The Ethereum Foundation deployed 3,400 ETH tokens into Morpho in a move that seemed straightforward to some but left others wondering why Aave, the largest Ethereum DeFi protocol negvenever got the nod.
In a thread posted on X today, March 18, 2025, the Ethereum Foundation announced that they transferred roughly $7.6 million worth of ETH into Morpho’s yield-bearing vaults, with 1,000 ETH specifically allocated to Morpho Vaults V2, the protocol’s latest architecture built around contracts that cannot be upgraded or interfered with by any administrator once deployed.
The move is not an isolated event either. In October 2025, the Foundation had already committed 2,400 ETH and approximately $6 million in stablecoins to Morpho, claiming it was part of a bigger strategy to move away from periodically selling ETH to fund their operations.
In June 2025, the foundation, through Hsiao-Wei Wang, published a treasury policy to establish a framework it called “Defipunk,” which is a set of requirements that all future on-chain deployments must satisfy before the foundation can deploy into them.
Some of the requirements include permissionless access, self-custody, open-source licensing, privacy, open development processes, and what the document describes as “maximally trustless core logic.”
The policy was also explicit about licensing, stating that contracts must use a free/libre open-source license (either copyleft, such as AGPL, or permissive, like MIT/Apache). However, source-available licenses like the Business Source License (or BSL) specifically do not qualify.
Luckily, Morpho Vaults V2 and Morpho Blue V1 both operate under GPL 2.0.
For immutability, the policy stated that the Foundation would avoid “admin keys with broad powers” and instead favor protocols where “fundamental logic of the protocol is non-upgradeable or governed by a highly-decentralized, time-locked and transparent process.”

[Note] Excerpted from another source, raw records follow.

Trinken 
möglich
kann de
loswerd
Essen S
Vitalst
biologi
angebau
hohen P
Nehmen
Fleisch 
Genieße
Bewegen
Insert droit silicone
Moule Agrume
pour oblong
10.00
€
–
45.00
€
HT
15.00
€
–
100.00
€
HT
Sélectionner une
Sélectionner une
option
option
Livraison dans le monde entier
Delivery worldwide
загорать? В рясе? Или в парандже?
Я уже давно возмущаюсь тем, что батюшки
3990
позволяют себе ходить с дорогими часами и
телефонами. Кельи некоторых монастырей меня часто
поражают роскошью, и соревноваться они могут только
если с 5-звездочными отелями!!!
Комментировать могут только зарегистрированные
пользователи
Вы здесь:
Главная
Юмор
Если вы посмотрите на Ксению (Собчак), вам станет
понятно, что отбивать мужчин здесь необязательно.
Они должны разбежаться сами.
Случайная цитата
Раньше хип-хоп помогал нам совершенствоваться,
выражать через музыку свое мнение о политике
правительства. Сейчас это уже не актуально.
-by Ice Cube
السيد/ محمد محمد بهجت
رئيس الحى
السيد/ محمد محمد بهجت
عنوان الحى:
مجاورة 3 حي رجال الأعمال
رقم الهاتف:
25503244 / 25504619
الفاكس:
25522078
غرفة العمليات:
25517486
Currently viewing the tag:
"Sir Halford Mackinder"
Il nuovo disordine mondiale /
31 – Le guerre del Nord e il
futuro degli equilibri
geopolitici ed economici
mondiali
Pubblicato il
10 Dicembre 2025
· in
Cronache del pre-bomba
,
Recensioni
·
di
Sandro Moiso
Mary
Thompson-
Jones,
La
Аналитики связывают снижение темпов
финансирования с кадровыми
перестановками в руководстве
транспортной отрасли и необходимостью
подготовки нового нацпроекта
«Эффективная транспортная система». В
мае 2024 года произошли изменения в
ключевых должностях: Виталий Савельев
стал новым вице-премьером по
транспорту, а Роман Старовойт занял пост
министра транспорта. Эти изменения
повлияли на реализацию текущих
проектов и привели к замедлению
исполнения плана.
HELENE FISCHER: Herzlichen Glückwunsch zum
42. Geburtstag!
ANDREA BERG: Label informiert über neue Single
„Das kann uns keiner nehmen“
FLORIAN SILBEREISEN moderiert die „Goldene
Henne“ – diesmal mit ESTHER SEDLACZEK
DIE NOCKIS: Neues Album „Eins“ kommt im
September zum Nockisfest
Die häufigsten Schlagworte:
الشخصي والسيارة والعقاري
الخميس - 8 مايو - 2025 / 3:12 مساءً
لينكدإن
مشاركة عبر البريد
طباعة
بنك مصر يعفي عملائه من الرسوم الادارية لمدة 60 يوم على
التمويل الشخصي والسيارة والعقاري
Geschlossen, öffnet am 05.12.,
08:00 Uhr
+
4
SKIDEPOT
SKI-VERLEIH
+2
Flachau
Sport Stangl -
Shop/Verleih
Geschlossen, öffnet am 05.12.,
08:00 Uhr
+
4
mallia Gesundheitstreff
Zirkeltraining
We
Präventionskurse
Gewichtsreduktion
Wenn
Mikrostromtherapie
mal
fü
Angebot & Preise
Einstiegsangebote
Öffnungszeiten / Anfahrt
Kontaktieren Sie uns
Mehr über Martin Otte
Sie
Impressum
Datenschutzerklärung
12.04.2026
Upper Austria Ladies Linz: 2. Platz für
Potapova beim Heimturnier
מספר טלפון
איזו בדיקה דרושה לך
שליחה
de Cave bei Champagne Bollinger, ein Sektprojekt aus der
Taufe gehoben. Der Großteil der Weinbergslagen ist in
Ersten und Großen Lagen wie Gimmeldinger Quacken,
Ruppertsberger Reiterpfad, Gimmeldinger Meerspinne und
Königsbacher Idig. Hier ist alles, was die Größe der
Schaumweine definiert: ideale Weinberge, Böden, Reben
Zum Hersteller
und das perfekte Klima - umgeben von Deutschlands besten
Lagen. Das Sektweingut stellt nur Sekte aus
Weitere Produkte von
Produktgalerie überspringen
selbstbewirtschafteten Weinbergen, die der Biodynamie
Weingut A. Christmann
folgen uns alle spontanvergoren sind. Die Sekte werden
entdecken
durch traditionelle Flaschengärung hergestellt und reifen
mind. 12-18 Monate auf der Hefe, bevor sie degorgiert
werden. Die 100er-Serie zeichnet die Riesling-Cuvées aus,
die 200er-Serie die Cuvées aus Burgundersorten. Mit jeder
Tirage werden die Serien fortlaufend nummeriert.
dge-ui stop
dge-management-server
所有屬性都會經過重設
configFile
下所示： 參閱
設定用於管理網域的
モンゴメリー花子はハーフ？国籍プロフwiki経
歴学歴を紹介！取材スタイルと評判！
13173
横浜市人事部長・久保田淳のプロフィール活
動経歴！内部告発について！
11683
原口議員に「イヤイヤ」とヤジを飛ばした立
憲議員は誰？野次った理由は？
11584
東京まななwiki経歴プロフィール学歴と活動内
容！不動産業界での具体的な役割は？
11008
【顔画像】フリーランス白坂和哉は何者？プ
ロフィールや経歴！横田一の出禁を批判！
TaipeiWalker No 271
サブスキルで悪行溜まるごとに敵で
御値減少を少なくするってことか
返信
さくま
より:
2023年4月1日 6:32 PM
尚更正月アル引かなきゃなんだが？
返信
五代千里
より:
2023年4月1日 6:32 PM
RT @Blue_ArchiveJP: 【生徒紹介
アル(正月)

Morpho also clears this requirement as its V2’s core contracts are fully immutable once deployed, with no chances for administrative override of any kind.
The policy also went ahead to name specific patterns in the current DeFi space that it would not support.
Apparently, the policy would not accept “backdoor shutdown mechanisms or funds extraction functions, excessive reliance on multisigs or MPC, pervasive use of whitelists, centralized and surveilled UIs.”
It also stated that these patterns “leave both DeFi markets and participants exposed to systemic vulnerabilities.”
The Ethereum Foundation did not mention Aave anywhere in its post today or in the June 2025 policy document. However, to the skeptic, it’s hard not to read terminologies about admin keys, backdoor extraction functions, and governance transparency failures without drawing parallels to the crisis that has rocked Aave publicly since December 2025.
Apparently, swap revenue from Aave’s CoW Swap integration was found in a wallet controlled by Aave Labs (instead of the DAO treasury). Marc Zeller, the founder of the Aave Chan Initiative and its most influential governance delegate, put the figure at around $51 million in unapproved fees after publishing an audit of Aave Labs’ historical funding on February 25.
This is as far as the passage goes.